SB 853-DRG Requirement
SB 853 (Committee on Budget and Fiscal Review), Chapter 717,
Statutes of 2010, the health budget trailer bill of 2010,
requires DHCS to develop and implement a Medi-Cal methodology
based on DRGs for hospital inpatient fee-for-service claims. It
exempted public hospitals, psychiatric hospitals, and
rehabilitation hospitals, and claims for psychiatric inpatient
days, rehabilitation inpatient days, Medi-Cal managed care
inpatient days, and swing bed stays for long-term care services.
SB 853 also required DHCS to evaluate alternative DRG
methodologies and to consider various factors in its evaluation.

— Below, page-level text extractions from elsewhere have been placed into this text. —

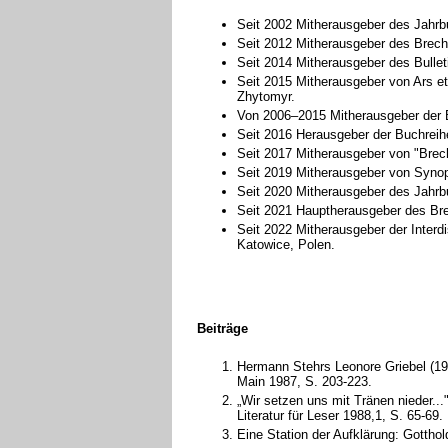
Seit 2002 Mitherausgeber des Jahrbu
Seit 2012 Mitherausgeber des Brech
Seit 2014 Mitherausgeber des Bullet
Seit 2015 Mitherausgeber von Ars et 
Zhytomyr.
Von 2006–2015 Mitherausgeber der B
Seit 2016 Herausgeber der Buchreih
Seit 2017 Mitherausgeber von "Brech
Seit 2019 Mitherausgeber von Synops
Seit 2020 Mitherausgeber des Jahrbu
Seit 2021 Hauptherausgeber des Bre
Seit 2022 Mitherausgeber der Interd
Katowice, Polen.
Beiträge
Hermann Stehrs Leonore Griebel (19
Main 1987, S. 203-223.
„Wir setzen uns mit Tränen nieder.
Literatur für Leser 1988,1, S. 65-69.
Eine Station der Aufklärung: Gotthol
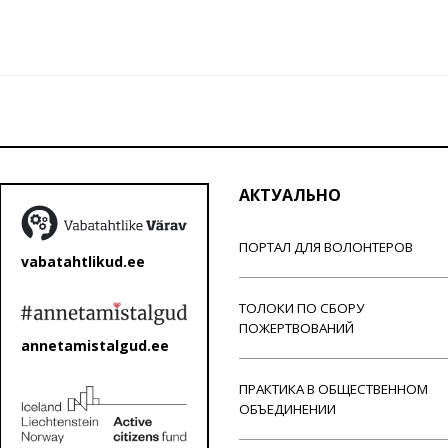
АКТУАЛЬНО
ПОРТАЛ ДЛЯ ВОЛОНТЕРОВ
vabatahtlikud.ee
ТОЛОКИ ПО СБОРУ
ПОЖЕРТВОВАНИЙ
annetamistalgud.ee
ПРАКТИКА В ОБЩЕСТВЕННОМ
ОБЪЕДИНЕНИИ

This bill would add that DHCS would be required to consider
whether outlier payments, policy adjusters, or other special
provisions are required to adequately reimburse NCI-designated
comprehensive cancer centers that are exempt from the Medicare
prospective payment system. SB 853 permits DHCS to exclude or
include claims and services other than those specified as
necessary.
The Governor's FY 2011-12 proposed budget requests 11 two-year
limited positions in DHCS for a total cost of $1.2 million
($480,000 General Fund) to support the development of a DRG
system.
Medicare DRG Background
In 1982, in order to control rising Medicare costs for inpatient
hospitalizations, Congress mandated the creation of a DRG-based
prospective payment system (PPS). It exempted the following 5
types of specialty hospitals and two types of distinct-part
units within hospitals from the PPS methodology: rehabilitation,
psychiatric, long-term, and children's hospitals and cancer
centers and rehabilitation and psychiatric distinct-parts.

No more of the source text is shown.